- [What to work on]: Reproduce the whole of the data exactly.

[Page segmentation data]
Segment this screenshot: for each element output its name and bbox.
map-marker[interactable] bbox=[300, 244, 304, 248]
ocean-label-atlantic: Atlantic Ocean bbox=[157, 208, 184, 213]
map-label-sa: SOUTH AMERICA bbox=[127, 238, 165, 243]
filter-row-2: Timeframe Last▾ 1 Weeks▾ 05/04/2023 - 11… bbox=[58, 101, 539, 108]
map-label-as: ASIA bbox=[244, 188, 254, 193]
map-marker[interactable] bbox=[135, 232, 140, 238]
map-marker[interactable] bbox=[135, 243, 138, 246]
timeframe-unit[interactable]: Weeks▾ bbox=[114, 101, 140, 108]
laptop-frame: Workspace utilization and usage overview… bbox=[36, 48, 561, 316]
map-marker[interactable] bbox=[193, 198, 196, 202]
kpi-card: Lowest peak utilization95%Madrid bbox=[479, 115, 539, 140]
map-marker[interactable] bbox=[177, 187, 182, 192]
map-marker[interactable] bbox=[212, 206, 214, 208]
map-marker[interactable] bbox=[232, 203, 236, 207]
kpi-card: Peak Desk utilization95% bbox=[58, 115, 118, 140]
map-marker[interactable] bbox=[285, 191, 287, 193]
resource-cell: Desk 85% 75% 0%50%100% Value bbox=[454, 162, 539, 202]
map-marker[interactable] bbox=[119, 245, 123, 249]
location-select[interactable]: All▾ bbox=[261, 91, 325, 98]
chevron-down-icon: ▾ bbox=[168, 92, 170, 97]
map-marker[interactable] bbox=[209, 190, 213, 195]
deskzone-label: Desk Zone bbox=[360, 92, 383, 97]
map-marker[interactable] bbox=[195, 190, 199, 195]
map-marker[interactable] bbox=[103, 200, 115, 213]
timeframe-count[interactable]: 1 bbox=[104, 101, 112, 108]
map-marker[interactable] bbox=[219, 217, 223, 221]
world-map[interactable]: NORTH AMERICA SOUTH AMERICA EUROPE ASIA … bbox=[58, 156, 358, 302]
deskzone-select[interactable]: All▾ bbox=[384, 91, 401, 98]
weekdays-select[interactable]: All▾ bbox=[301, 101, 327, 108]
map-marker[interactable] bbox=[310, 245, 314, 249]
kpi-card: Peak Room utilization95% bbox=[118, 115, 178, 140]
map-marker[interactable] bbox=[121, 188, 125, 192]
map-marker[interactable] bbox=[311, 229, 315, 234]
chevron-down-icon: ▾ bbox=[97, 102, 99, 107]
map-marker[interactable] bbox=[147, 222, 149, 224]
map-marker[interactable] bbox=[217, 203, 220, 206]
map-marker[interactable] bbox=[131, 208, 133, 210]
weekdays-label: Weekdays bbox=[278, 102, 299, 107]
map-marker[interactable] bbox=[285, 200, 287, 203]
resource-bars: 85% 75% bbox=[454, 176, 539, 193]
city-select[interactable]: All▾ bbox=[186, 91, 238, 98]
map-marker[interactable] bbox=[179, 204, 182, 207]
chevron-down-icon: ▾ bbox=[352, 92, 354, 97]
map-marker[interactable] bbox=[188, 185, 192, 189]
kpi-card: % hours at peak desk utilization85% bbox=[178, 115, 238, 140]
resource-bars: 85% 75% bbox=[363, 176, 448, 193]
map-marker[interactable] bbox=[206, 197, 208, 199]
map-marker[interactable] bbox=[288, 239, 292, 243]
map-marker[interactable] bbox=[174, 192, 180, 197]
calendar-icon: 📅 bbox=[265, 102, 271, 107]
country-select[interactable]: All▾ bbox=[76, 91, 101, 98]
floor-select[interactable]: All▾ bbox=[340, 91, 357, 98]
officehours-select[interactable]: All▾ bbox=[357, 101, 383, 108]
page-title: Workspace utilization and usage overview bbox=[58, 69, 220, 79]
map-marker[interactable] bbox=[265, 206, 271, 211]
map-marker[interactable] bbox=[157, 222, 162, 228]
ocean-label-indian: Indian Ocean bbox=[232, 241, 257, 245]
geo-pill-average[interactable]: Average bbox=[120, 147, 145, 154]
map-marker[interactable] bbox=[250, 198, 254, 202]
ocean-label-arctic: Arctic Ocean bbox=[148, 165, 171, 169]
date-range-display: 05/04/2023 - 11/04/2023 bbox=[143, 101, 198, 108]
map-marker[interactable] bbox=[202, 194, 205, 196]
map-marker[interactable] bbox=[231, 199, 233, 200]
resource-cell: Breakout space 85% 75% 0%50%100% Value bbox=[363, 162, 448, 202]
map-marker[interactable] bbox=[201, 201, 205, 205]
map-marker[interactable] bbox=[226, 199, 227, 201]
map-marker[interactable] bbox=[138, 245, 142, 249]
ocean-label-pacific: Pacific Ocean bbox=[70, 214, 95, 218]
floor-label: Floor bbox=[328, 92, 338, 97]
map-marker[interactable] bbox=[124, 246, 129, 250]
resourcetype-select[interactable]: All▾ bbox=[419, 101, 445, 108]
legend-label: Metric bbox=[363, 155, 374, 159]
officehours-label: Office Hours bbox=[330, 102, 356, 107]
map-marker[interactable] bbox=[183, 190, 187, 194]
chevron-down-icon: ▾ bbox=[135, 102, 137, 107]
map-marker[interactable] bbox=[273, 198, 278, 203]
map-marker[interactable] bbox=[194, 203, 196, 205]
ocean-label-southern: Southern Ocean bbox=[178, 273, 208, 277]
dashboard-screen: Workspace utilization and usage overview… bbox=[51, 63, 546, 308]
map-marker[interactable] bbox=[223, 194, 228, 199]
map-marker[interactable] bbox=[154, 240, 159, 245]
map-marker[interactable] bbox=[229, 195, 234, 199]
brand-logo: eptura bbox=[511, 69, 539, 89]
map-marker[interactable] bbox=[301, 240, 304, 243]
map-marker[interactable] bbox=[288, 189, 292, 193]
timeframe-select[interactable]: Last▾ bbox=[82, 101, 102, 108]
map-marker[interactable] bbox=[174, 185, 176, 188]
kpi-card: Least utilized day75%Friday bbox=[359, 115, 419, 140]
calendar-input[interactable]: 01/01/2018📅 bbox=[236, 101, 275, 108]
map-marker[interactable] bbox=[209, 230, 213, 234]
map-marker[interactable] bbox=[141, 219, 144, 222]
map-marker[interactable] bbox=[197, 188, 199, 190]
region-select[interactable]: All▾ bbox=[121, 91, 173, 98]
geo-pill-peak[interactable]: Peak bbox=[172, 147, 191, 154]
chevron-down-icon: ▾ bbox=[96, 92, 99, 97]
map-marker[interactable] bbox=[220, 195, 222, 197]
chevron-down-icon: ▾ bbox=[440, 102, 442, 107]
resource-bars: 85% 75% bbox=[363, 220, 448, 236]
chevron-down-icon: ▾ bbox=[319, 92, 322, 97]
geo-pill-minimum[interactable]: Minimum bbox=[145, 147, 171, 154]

- [Answer to this task]:
Segment this screenshot: for each element output its name and bbox.
map-marker[interactable] bbox=[300, 244, 304, 248]
ocean-label-atlantic: Atlantic Ocean bbox=[157, 208, 184, 213]
map-label-sa: SOUTH AMERICA bbox=[127, 238, 165, 243]
filter-row-2: Timeframe Last▾ 1 Weeks▾ 05/04/2023 - 11… bbox=[58, 101, 539, 108]
map-label-as: ASIA bbox=[244, 188, 254, 193]
map-marker[interactable] bbox=[135, 232, 140, 238]
map-marker[interactable] bbox=[135, 243, 138, 246]
timeframe-unit[interactable]: Weeks▾ bbox=[114, 101, 140, 108]
laptop-frame: Workspace utilization and usage overview… bbox=[36, 48, 561, 316]
map-marker[interactable] bbox=[193, 198, 196, 202]
kpi-card: Lowest peak utilization95%Madrid bbox=[479, 115, 539, 140]
map-marker[interactable] bbox=[177, 187, 182, 192]
map-marker[interactable] bbox=[212, 206, 214, 208]
map-marker[interactable] bbox=[232, 203, 236, 207]
kpi-card: Peak Desk utilization95% bbox=[58, 115, 118, 140]
map-marker[interactable] bbox=[285, 191, 287, 193]
resource-cell: Desk 85% 75% 0%50%100% Value bbox=[454, 162, 539, 202]
map-marker[interactable] bbox=[119, 245, 123, 249]
location-select[interactable]: All▾ bbox=[261, 91, 325, 98]
chevron-down-icon: ▾ bbox=[168, 92, 170, 97]
map-marker[interactable] bbox=[209, 190, 213, 195]
deskzone-label: Desk Zone bbox=[360, 92, 383, 97]
map-marker[interactable] bbox=[195, 190, 199, 195]
map-marker[interactable] bbox=[103, 200, 115, 213]
timeframe-count[interactable]: 1 bbox=[104, 101, 112, 108]
map-marker[interactable] bbox=[219, 217, 223, 221]
world-map[interactable]: NORTH AMERICA SOUTH AMERICA EUROPE ASIA … bbox=[58, 156, 358, 302]
deskzone-select[interactable]: All▾ bbox=[384, 91, 401, 98]
weekdays-select[interactable]: All▾ bbox=[301, 101, 327, 108]
map-marker[interactable] bbox=[310, 245, 314, 249]
kpi-card: Peak Room utilization95% bbox=[118, 115, 178, 140]
map-marker[interactable] bbox=[121, 188, 125, 192]
map-marker[interactable] bbox=[311, 229, 315, 234]
chevron-down-icon: ▾ bbox=[97, 102, 99, 107]
map-marker[interactable] bbox=[147, 222, 149, 224]
map-marker[interactable] bbox=[217, 203, 220, 206]
map-marker[interactable] bbox=[131, 208, 133, 210]
weekdays-label: Weekdays bbox=[278, 102, 299, 107]
map-marker[interactable] bbox=[285, 200, 287, 203]
resource-bars: 85% 75% bbox=[454, 176, 539, 193]
city-select[interactable]: All▾ bbox=[186, 91, 238, 98]
map-marker[interactable] bbox=[179, 204, 182, 207]
chevron-down-icon: ▾ bbox=[352, 92, 354, 97]
map-marker[interactable] bbox=[188, 185, 192, 189]
kpi-card: % hours at peak desk utilization85% bbox=[178, 115, 238, 140]
resource-bars: 85% 75% bbox=[363, 176, 448, 193]
map-marker[interactable] bbox=[206, 197, 208, 199]
map-marker[interactable] bbox=[288, 239, 292, 243]
map-marker[interactable] bbox=[174, 192, 180, 197]
calendar-icon: 📅 bbox=[265, 102, 271, 107]
country-select[interactable]: All▾ bbox=[76, 91, 101, 98]
floor-select[interactable]: All▾ bbox=[340, 91, 357, 98]
officehours-select[interactable]: All▾ bbox=[357, 101, 383, 108]
page-title: Workspace utilization and usage overview bbox=[58, 69, 220, 79]
map-marker[interactable] bbox=[265, 206, 271, 211]
map-marker[interactable] bbox=[157, 222, 162, 228]
ocean-label-indian: Indian Ocean bbox=[232, 241, 257, 245]
geo-pill-average[interactable]: Average bbox=[120, 147, 145, 154]
map-marker[interactable] bbox=[250, 198, 254, 202]
ocean-label-arctic: Arctic Ocean bbox=[148, 165, 171, 169]
date-range-display: 05/04/2023 - 11/04/2023 bbox=[143, 101, 198, 108]
map-marker[interactable] bbox=[202, 194, 205, 196]
map-marker[interactable] bbox=[231, 199, 233, 200]
resource-cell: Breakout space 85% 75% 0%50%100% Value bbox=[363, 162, 448, 202]
map-marker[interactable] bbox=[201, 201, 205, 205]
map-marker[interactable] bbox=[226, 199, 227, 201]
map-marker[interactable] bbox=[138, 245, 142, 249]
ocean-label-pacific: Pacific Ocean bbox=[70, 214, 95, 218]
floor-label: Floor bbox=[328, 92, 338, 97]
map-marker[interactable] bbox=[124, 246, 129, 250]
resourcetype-select[interactable]: All▾ bbox=[419, 101, 445, 108]
legend-label: Metric bbox=[363, 155, 374, 159]
officehours-label: Office Hours bbox=[330, 102, 356, 107]
map-marker[interactable] bbox=[183, 190, 187, 194]
chevron-down-icon: ▾ bbox=[135, 102, 137, 107]
map-marker[interactable] bbox=[273, 198, 278, 203]
map-marker[interactable] bbox=[194, 203, 196, 205]
ocean-label-southern: Southern Ocean bbox=[178, 273, 208, 277]
dashboard-screen: Workspace utilization and usage overview… bbox=[51, 63, 546, 308]
map-marker[interactable] bbox=[223, 194, 228, 199]
map-marker[interactable] bbox=[154, 240, 159, 245]
map-marker[interactable] bbox=[229, 195, 234, 199]
brand-logo: eptura bbox=[511, 69, 539, 89]
map-marker[interactable] bbox=[301, 240, 304, 243]
map-marker[interactable] bbox=[288, 189, 292, 193]
timeframe-select[interactable]: Last▾ bbox=[82, 101, 102, 108]
map-marker[interactable] bbox=[174, 185, 176, 188]
kpi-card: Least utilized day75%Friday bbox=[359, 115, 419, 140]
calendar-input[interactable]: 01/01/2018📅 bbox=[236, 101, 275, 108]
map-marker[interactable] bbox=[209, 230, 213, 234]
map-marker[interactable] bbox=[141, 219, 144, 222]
map-marker[interactable] bbox=[197, 188, 199, 190]
region-select[interactable]: All▾ bbox=[121, 91, 173, 98]
geo-pill-peak[interactable]: Peak bbox=[172, 147, 191, 154]
chevron-down-icon: ▾ bbox=[96, 92, 99, 97]
map-marker[interactable] bbox=[220, 195, 222, 197]
chevron-down-icon: ▾ bbox=[440, 102, 442, 107]
resource-bars: 85% 75% bbox=[363, 220, 448, 236]
chevron-down-icon: ▾ bbox=[319, 92, 322, 97]
geo-pill-minimum[interactable]: Minimum bbox=[145, 147, 171, 154]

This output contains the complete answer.